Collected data
****************************************
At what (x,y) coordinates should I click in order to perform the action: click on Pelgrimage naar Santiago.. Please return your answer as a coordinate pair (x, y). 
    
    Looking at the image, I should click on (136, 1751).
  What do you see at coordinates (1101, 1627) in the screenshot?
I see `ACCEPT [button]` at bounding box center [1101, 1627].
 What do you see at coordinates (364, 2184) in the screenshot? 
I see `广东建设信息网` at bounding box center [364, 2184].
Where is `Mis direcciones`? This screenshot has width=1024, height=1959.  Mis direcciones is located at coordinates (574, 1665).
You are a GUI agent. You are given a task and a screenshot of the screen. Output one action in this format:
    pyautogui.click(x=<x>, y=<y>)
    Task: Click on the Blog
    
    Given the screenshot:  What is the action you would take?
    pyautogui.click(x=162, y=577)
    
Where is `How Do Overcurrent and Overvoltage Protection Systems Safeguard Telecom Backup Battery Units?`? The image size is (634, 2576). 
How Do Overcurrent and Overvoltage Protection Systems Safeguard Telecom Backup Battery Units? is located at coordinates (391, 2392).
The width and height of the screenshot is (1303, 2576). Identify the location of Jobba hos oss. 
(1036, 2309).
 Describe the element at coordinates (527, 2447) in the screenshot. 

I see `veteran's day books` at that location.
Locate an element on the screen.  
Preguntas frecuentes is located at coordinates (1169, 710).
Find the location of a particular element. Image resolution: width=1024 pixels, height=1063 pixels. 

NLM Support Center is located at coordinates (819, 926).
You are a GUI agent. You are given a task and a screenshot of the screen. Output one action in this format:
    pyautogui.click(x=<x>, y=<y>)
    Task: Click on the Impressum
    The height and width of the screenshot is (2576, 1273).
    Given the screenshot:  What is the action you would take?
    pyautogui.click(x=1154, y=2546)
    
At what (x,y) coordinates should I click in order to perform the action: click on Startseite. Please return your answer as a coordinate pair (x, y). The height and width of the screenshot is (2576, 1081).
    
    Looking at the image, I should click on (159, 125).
****************************************
▶ _PROMPT_:
The answer must be all of the entries, restated exactly.

▶ _WRITTEN SOLUTION_:
At what (x,y) coordinates should I click in order to perform the action: click on Pelgrimage naar Santiago.. Please return your answer as a coordinate pair (x, y). 
    
    Looking at the image, I should click on (136, 1751).
  What do you see at coordinates (1101, 1627) in the screenshot?
I see `ACCEPT [button]` at bounding box center [1101, 1627].
 What do you see at coordinates (364, 2184) in the screenshot? 
I see `广东建设信息网` at bounding box center [364, 2184].
Where is `Mis direcciones`? This screenshot has width=1024, height=1959.  Mis direcciones is located at coordinates (574, 1665).
You are a GUI agent. You are given a task and a screenshot of the screen. Output one action in this format:
    pyautogui.click(x=<x>, y=<y>)
    Task: Click on the Blog
    
    Given the screenshot:  What is the action you would take?
    pyautogui.click(x=162, y=577)
    
Where is `How Do Overcurrent and Overvoltage Protection Systems Safeguard Telecom Backup Battery Units?`? The image size is (634, 2576). 
How Do Overcurrent and Overvoltage Protection Systems Safeguard Telecom Backup Battery Units? is located at coordinates (391, 2392).
The width and height of the screenshot is (1303, 2576). Identify the location of Jobba hos oss. 
(1036, 2309).
 Describe the element at coordinates (527, 2447) in the screenshot. 

I see `veteran's day books` at that location.
Locate an element on the screen.  
Preguntas frecuentes is located at coordinates (1169, 710).
Find the location of a particular element. Image resolution: width=1024 pixels, height=1063 pixels. 

NLM Support Center is located at coordinates (819, 926).
You are a GUI agent. You are given a task and a screenshot of the screen. Output one action in this format:
    pyautogui.click(x=<x>, y=<y>)
    Task: Click on the Impressum
    The height and width of the screenshot is (2576, 1273).
    Given the screenshot:  What is the action you would take?
    pyautogui.click(x=1154, y=2546)
    
At what (x,y) coordinates should I click in order to perform the action: click on Startseite. Please return your answer as a coordinate pair (x, y). The height and width of the screenshot is (2576, 1081).
    
    Looking at the image, I should click on (159, 125).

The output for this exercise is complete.